It's an interesting book which summed up a lot of my experience working in startups. It's important to mention that the book focuses on testing new ideas rather than improving existing business.
Alright, so you have a new business idea and nobody has done it before, what's next? In short accept that you are wrong and your ideas are crap and proceed from there. Such mindset forces you to focus on feedback. Even if you found great market fit with 80% accuracy you still need feedback to make the adjustments.
The whole process should be focused on getting the market feedback and learning from it. The challenge is to get it as fast as possible and as cheap as possible. The sooner you fail the faster you will learn and the faster you will move on to a better one.
As a professional software developer I've found such approach very hard, because as a professional I'm responsible of quality, which I had to ignore if it conflicts with the delivery speed.

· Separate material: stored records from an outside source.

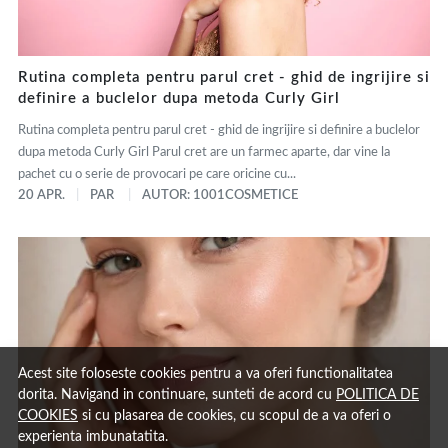
Rutina completa pentru parul cret - ghid de ingrijire si
definire a buclelor dupa metoda Curly Girl
Rutina completa pentru parul cret - ghid de ingrijire si definire a buclelor
dupa metoda Curly Girl Parul cret are un farmec aparte, dar vine la
pachet cu o serie de provocari pe care oricine cu...
20 APR.
PAR
AUTOR: 1001COSMETICE
Acest site foloseste cookies pentru a va oferi functionalitatea
dorita. Navigand in continuare, sunteti de acord cu
POLITICA DE
COOKIES
si cu plasarea de cookies, cu scopul de a va oferi o
experienta imbunatatita.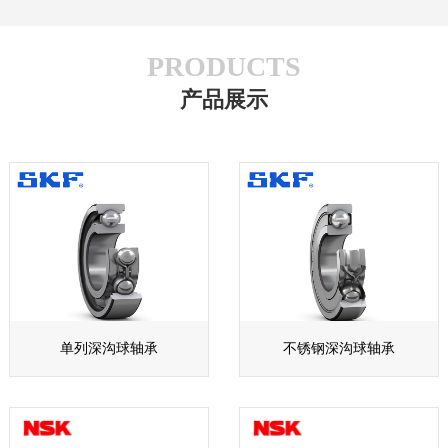
PRODUCTS
产品展示
单列深沟球轴承
不锈钢深沟球轴承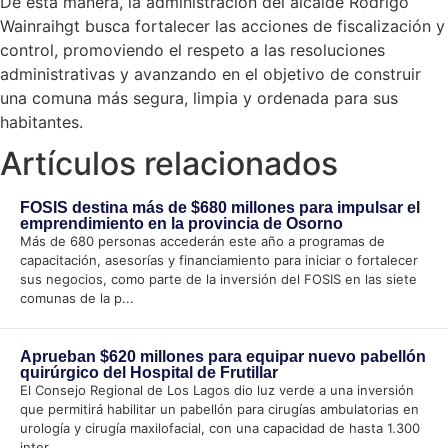
De esta manera, la administración del alcalde Rodrigo
Wainraihgt busca fortalecer las acciones de fiscalización y
control, promoviendo el respeto a las resoluciones
administrativas y avanzando en el objetivo de construir
una comuna más segura, limpia y ordenada para sus
habitantes.
Artículos relacionados
FOSIS destina más de $680 millones para impulsar el
emprendimiento en la provincia de Osorno
Más de 680 personas accederán este año a programas de
capacitación, asesorías y financiamiento para iniciar o fortalecer
sus negocios, como parte de la inversión del FOSIS en las siete
comunas de la p...
Aprueban $620 millones para equipar nuevo pabellón
quirúrgico del Hospital de Frutillar
El Consejo Regional de Los Lagos dio luz verde a una inversión
que permitirá habilitar un pabellón para cirugías ambulatorias en
urología y cirugía maxilofacial, con una capacidad de hasta 1.300
inter...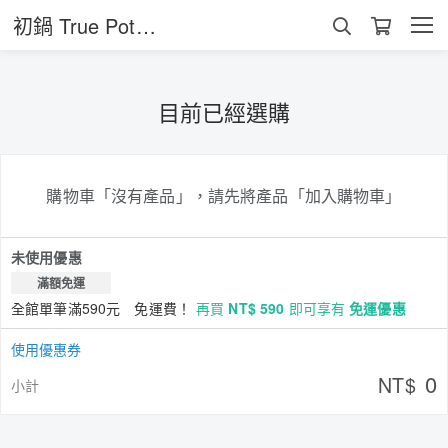
初鍋 True Pot（宏達亞奈有限公司）
目前已經選購
購物車「沒有產品」，請先將產品「加入購物車」
未使用優惠
滿額免運
全館單筆滿590元 免運費！
再買
NT$ 590
即可享有
免運優惠
使用優惠券
0
NT$
小計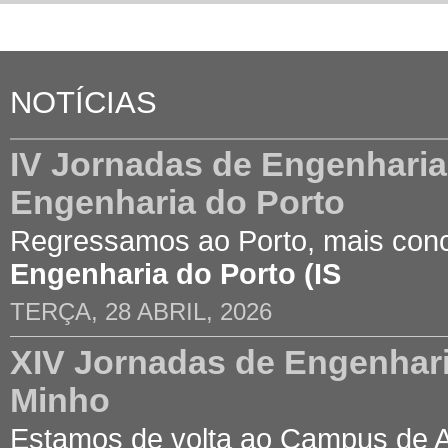
NOTÍCIAS
IV Jornadas de Engenharia C
Engenharia do Porto
Regressamos ao Porto, mais con
Engenharia do Porto (IS
TERÇA, 28 ABRIL, 2026
XIV Jornadas de Engenhari
Minho
Estamos de volta ao Campus de 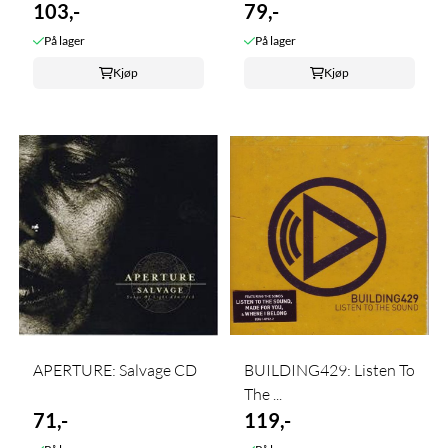
103,-
79,-
På lager
På lager
Kjøp
Kjøp
APERTURE: Salvage CD
BUILDING429: Listen To
The ...
71,-
119,-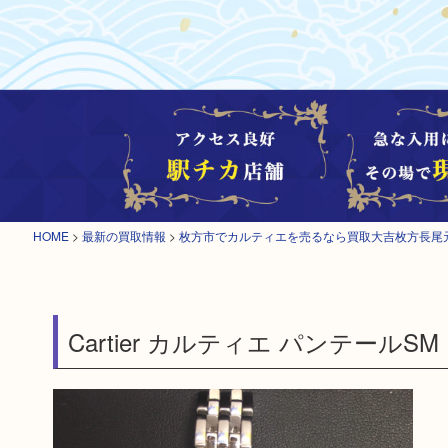
HOME
>
最新の買取情報
>
枚方市でカルティエを売るなら買取大吉枚方長尾
Cartier カルティエ パンテール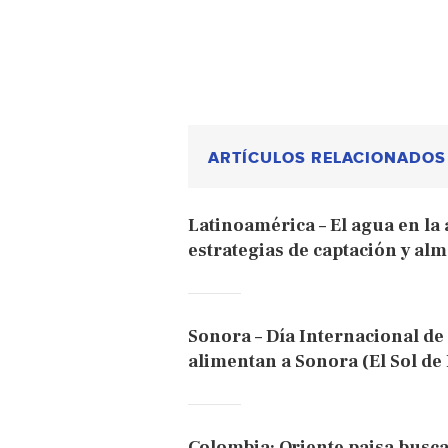
ARTÍCULOS RELACIONADOS
Latinoamérica – El agua en la
estrategias de captación y a
Sonora – Día Internacional de 
alimentan a Sonora (El Sol de
Colombia: Oriente paisa busc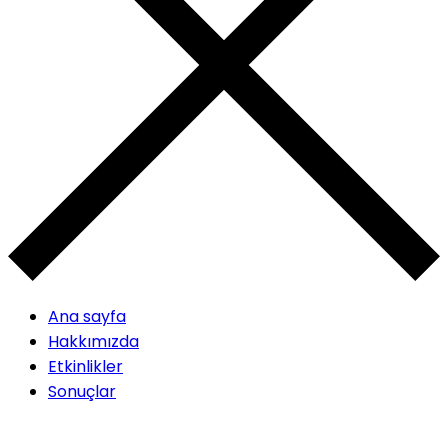
Ana sayfa
Hakkımızda
Etkinlikler
Sonuçlar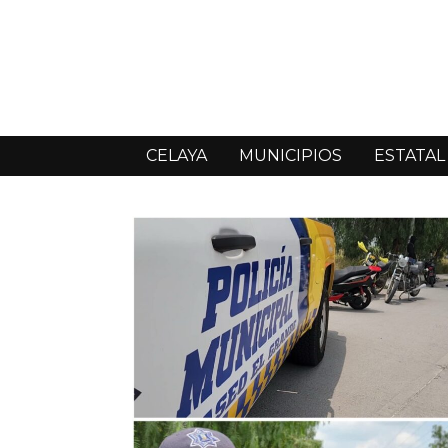
CELAYA
MUNICIPIOS
ESTATAL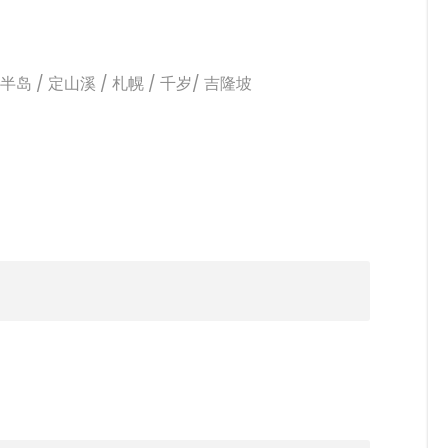
丹半岛 / 定山溪 / 札幌 / 千岁/ 吉隆坡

Also I've found my peers who don't understand that principle of growing new ideas, set the wrong priorities on tasks. They focus on the tasks which have medium to low business value, which is still not acceptable as that distracts you from the low hanging fruits.
I've also liked the "vanity metrics". Metrics which has no real meaning but makes you feel good by creating an illusion. So many businesses keep doing it. So true.
Lean Startup book was written from the author’s experience and I can personally backup most of the things mentioned in the book with my personal experience. That's why I've found it very useful as I see it as an experience exchange.
I'd say Lean Startup is "must read" only if you are starting new business, otherwise you are better off reading books on improving efficiency or quality of your existing business.